(RECORD EXTRACTS Opens)

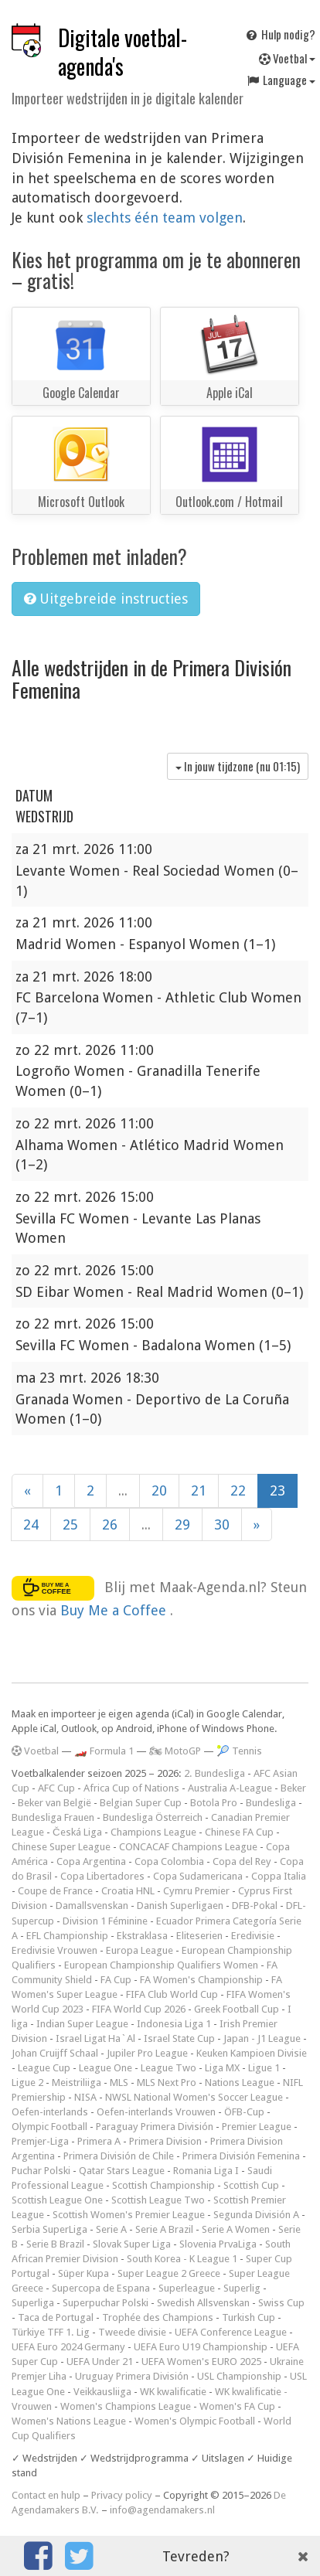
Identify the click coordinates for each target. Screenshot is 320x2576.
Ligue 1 (264, 2068)
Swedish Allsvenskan (203, 2303)
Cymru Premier (196, 1891)
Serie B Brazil (55, 2244)
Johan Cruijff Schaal (55, 2053)
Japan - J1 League (262, 2038)
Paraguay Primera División (154, 2126)
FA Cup (115, 1980)
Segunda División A (256, 2214)
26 (109, 1524)
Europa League (139, 1950)
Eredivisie (252, 1935)
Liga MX (222, 2068)
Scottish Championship (163, 2185)
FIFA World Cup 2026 (139, 2009)
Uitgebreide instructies (106, 598)
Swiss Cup (281, 2303)
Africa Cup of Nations (131, 1788)
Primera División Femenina (241, 2156)
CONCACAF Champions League (188, 1847)
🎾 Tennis (239, 1751)
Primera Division (165, 2141)
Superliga (33, 2303)
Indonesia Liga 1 (174, 2024)
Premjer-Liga (40, 2141)
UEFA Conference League (231, 2332)
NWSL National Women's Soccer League (194, 2097)
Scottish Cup (251, 2185)
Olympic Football (49, 2126)
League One (105, 2068)
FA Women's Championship (201, 1980)
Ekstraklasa (142, 1935)
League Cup (44, 2068)
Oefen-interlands (50, 2112)
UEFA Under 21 (99, 2361)
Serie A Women (236, 2229)
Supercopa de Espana (101, 2288)
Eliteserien (199, 1935)
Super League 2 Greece (168, 2273)
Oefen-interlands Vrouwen (156, 2112)
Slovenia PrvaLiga (218, 2244)
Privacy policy (121, 2495)
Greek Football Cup (236, 2009)
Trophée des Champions (157, 2317)
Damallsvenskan (92, 1905)
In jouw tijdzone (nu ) (237, 765)
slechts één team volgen (165, 217)
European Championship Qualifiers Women (161, 1965)
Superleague (186, 2288)
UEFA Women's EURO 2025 (201, 2361)
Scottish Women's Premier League (129, 2214)
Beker (293, 1788)
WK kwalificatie (173, 2391)
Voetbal (287, 57)
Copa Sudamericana (198, 1876)
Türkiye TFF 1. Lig (51, 2332)
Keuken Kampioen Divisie (251, 2053)
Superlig (241, 2288)
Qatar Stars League (122, 2170)
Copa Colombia (169, 1861)
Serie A (111, 2229)
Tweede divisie (132, 2332)
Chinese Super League (61, 1847)
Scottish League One (57, 2200)
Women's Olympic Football (194, 2421)
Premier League (256, 2126)
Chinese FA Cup (239, 1832)
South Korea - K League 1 (182, 2259)
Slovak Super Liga (132, 2244)
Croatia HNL (128, 1891)
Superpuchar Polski (105, 2303)
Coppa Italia (278, 1876)
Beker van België (54, 1803)
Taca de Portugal (56, 2317)
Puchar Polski (41, 2170)
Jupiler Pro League (147, 2053)
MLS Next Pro (166, 2082)
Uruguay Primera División (132, 2376)
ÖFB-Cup (244, 2112)
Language (280, 79)
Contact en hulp (46, 2495)
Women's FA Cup (237, 2406)
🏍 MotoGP (175, 1751)
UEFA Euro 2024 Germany (68, 2347)
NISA (85, 2097)
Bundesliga (271, 1803)
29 (182, 1524)
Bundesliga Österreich (153, 1817)
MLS (119, 2082)
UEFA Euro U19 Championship (200, 2347)
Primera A (99, 2141)
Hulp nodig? (279, 34)
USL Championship (239, 2376)
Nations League (239, 2082)
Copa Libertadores (102, 1876)
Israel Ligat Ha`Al (95, 2038)
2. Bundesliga (214, 1773)
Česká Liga (77, 1832)
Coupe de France (55, 1891)
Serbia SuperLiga (49, 2229)
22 (238, 1490)
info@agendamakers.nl (162, 2510)
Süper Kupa (83, 2273)
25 (70, 1524)
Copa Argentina (91, 1861)
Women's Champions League (125, 2406)
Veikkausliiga (102, 2391)
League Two (168, 2068)
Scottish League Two (158, 2200)
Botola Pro (213, 1803)
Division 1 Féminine (105, 1921)
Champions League (153, 1832)
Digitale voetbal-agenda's (122, 52)
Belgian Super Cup (141, 1803)
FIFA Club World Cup (172, 1994)
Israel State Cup (179, 2038)
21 (198, 1490)
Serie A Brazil (164, 2229)
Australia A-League (230, 1788)
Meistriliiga (76, 2082)
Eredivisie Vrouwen (54, 1950)
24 (31, 1524)
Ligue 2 (27, 2082)
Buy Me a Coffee (115, 1610)
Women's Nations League (69, 2421)
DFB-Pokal (254, 1905)
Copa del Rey (242, 1861)
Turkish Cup (248, 2317)
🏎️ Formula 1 (104, 1751)
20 (159, 1490)
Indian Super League (82, 2024)
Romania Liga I (206, 2170)
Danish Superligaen (180, 1905)
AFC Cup (56, 1788)
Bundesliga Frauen (53, 1817)
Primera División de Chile (118, 2156)
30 (222, 1524)
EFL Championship (67, 1935)
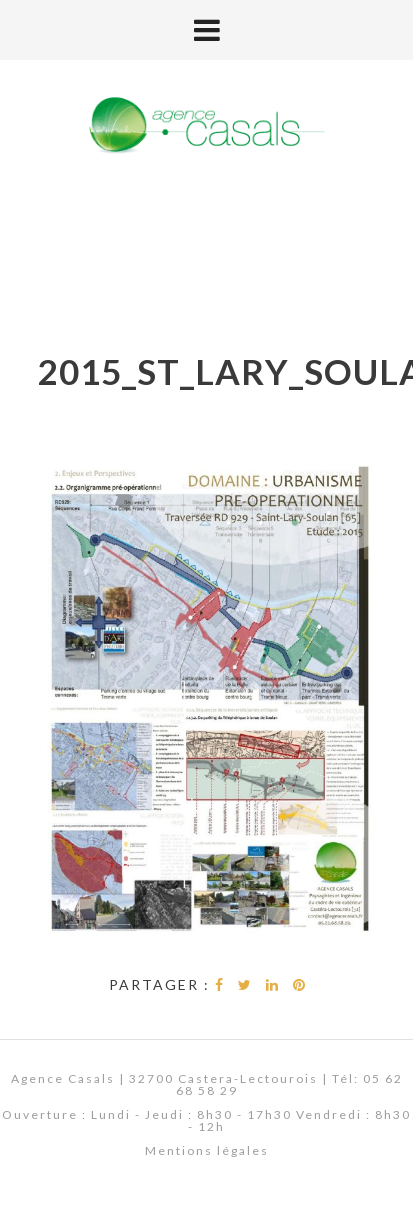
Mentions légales (207, 1150)
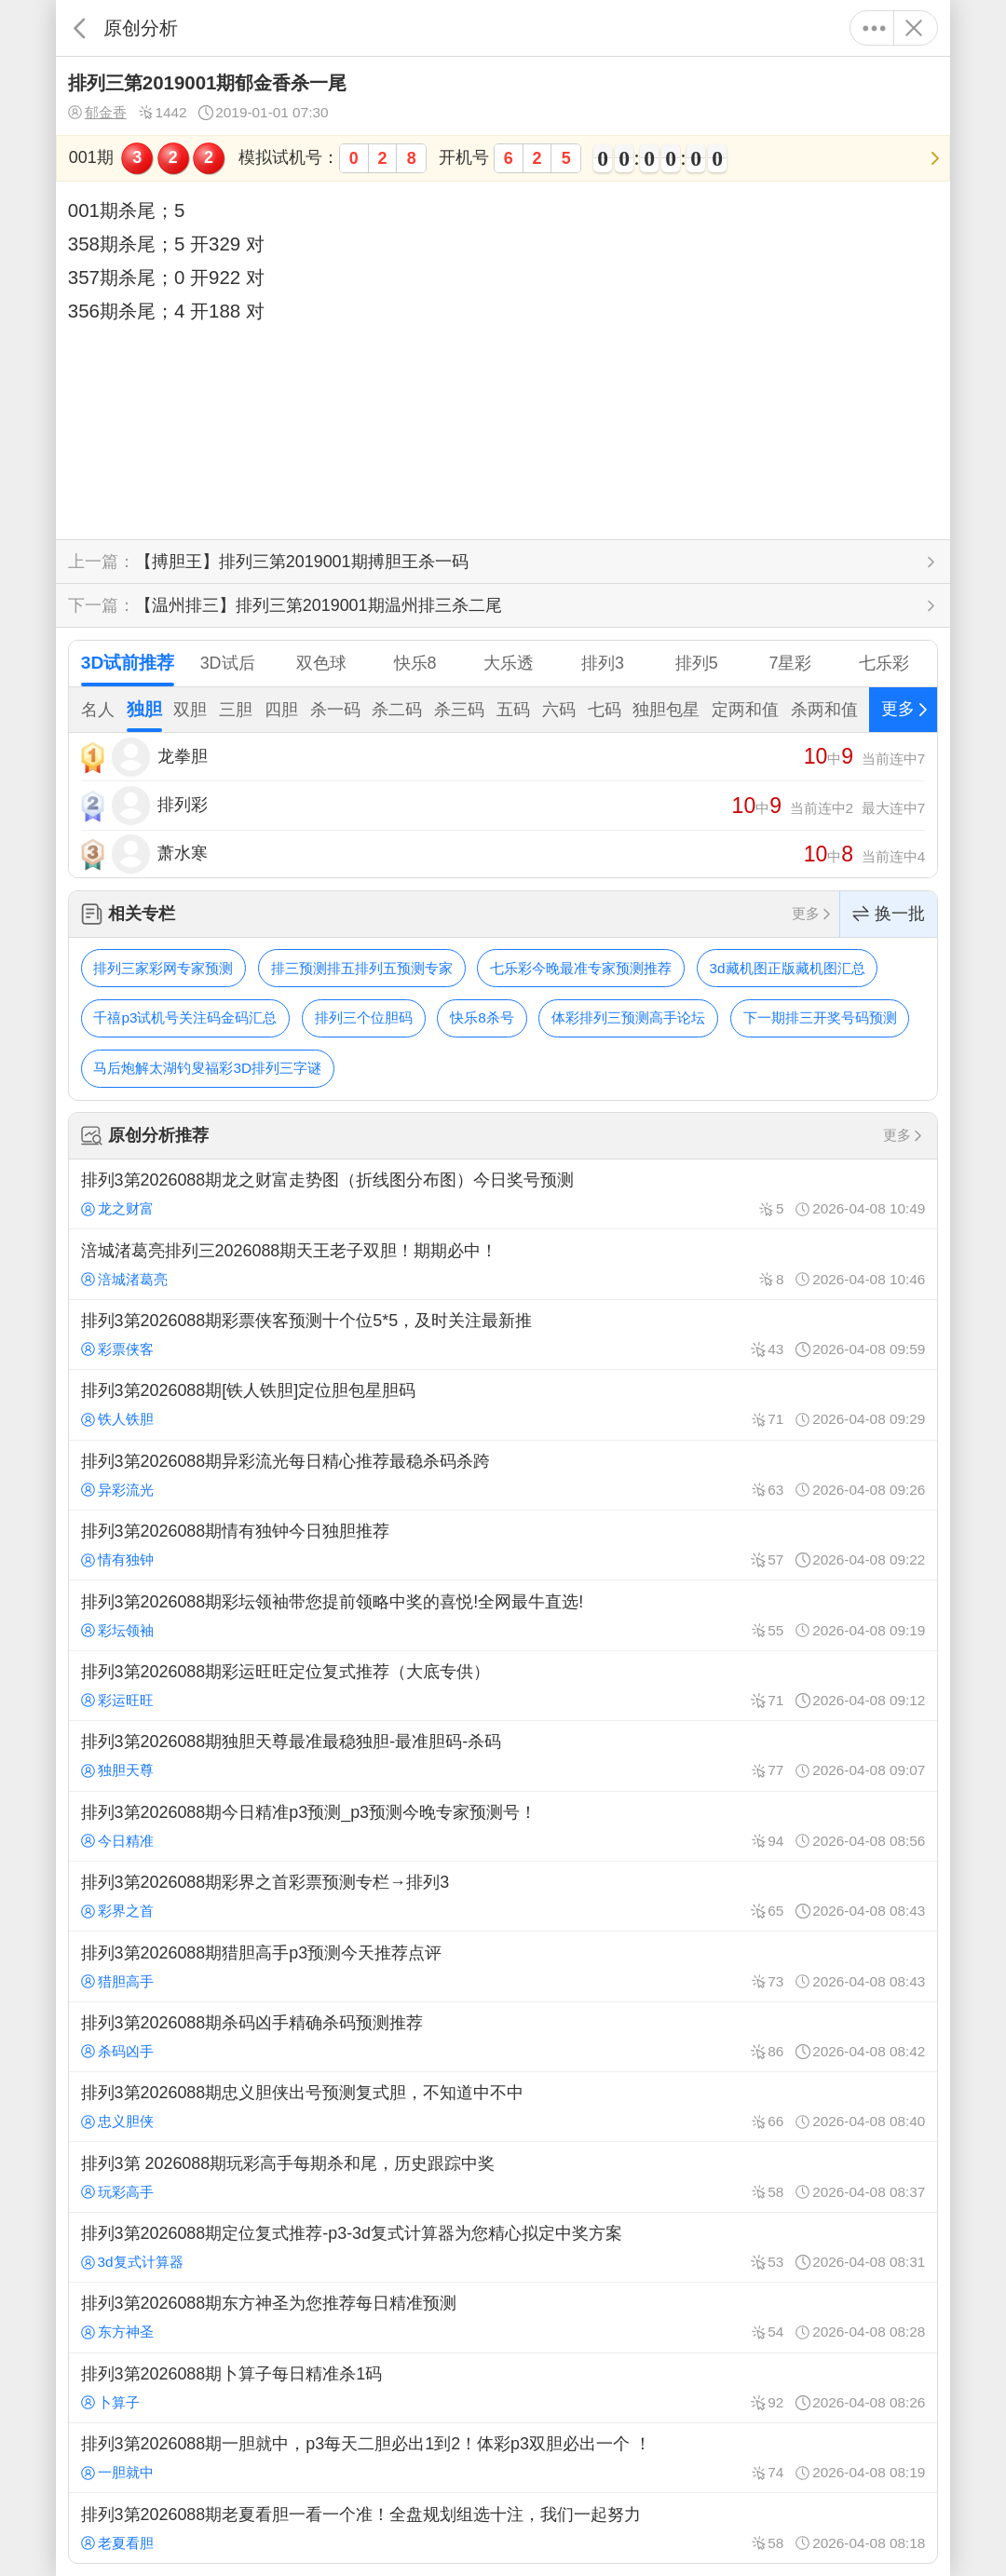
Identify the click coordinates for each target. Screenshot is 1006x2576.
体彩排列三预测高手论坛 (628, 1017)
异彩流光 (117, 1490)
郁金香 (97, 112)
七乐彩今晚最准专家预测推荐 (581, 968)
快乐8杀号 (482, 1017)
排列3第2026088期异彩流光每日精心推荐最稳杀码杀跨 (503, 1475)
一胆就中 (117, 2472)
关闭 (913, 28)
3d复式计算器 (132, 2262)
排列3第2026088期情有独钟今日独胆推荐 (503, 1545)
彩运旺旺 (117, 1700)
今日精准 (117, 1841)
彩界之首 (117, 1910)
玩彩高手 (117, 2192)
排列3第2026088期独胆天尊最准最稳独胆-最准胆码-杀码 (503, 1755)
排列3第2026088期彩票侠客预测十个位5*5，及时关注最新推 (503, 1334)
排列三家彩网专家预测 (163, 968)
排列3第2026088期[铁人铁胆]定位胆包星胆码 (503, 1404)
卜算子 (110, 2402)
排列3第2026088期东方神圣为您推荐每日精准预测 (503, 2317)
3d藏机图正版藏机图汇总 (787, 968)
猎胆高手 (117, 1981)
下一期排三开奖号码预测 (820, 1017)
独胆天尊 (117, 1770)
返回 (79, 28)
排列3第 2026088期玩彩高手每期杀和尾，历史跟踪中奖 (503, 2176)
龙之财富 (117, 1208)
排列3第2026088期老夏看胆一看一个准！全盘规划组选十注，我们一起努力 (503, 2527)
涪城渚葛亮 (124, 1279)
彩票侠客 (117, 1349)
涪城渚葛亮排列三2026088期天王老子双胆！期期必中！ (503, 1263)
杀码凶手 (117, 2051)
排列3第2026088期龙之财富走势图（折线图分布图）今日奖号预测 (503, 1193)
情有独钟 (117, 1559)
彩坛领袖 (117, 1630)
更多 (874, 28)
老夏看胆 (117, 2543)
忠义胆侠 (117, 2121)
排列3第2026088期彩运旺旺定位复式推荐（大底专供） (503, 1685)
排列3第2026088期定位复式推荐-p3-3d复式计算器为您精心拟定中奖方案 (503, 2247)
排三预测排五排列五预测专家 (362, 968)
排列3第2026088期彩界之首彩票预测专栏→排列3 (503, 1896)
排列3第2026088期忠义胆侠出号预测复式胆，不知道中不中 (503, 2106)
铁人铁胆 (117, 1419)
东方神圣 (117, 2331)
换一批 (888, 914)
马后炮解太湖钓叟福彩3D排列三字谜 (207, 1068)
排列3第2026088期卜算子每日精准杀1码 (503, 2387)
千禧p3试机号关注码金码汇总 (185, 1017)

(RECORD EXTRACTS Closes)

● WORK INSTRUCTIONS
Write out exactly the lines above between the one with "Israel State Cup (179, 2038)" and the one with "玩彩高手 (117, 2192)", inclusive, with pictures left out.

● EXERCISE ANSWER
Israel State Cup (179, 2038)
21 (198, 1490)
Serie A Brazil (164, 2229)
Australia A-League (230, 1788)
Meistriliiga (76, 2082)
Eredivisie Vrouwen (54, 1950)
24 (31, 1524)
Ligue 2 (27, 2082)
Buy Me a Coffee (115, 1610)
Women's Nations League (69, 2421)
DFB-Pokal (254, 1905)
Copa del Rey (242, 1861)
Turkish Cup (248, 2317)
🏎️ Formula 1 (104, 1751)
20 (159, 1490)
Indian Super League (82, 2024)
Romania Liga I (206, 2170)
Danish Superligaen (180, 1905)
AFC Cup (56, 1788)
Bundesliga Frauen (53, 1817)
Primera División de Chile (118, 2156)
30 (222, 1524)
EFL Championship (67, 1935)
Mentions légales (207, 1150)
Identify the click coordinates for each target. Screenshot is 1006x2576.
体彩排列三预测高手论坛 (628, 1017)
异彩流光 (117, 1490)
郁金香 (97, 112)
七乐彩今晚最准专家预测推荐 (581, 968)
快乐8杀号 (482, 1017)
排列3第2026088期异彩流光每日精心推荐最稳杀码杀跨 (503, 1475)
一胆就中 (117, 2472)
关闭 (913, 28)
3d复式计算器 (132, 2262)
排列3第2026088期情有独钟今日独胆推荐 (503, 1545)
彩运旺旺 (117, 1700)
今日精准 (117, 1841)
彩界之首 (117, 1910)
玩彩高手 (117, 2192)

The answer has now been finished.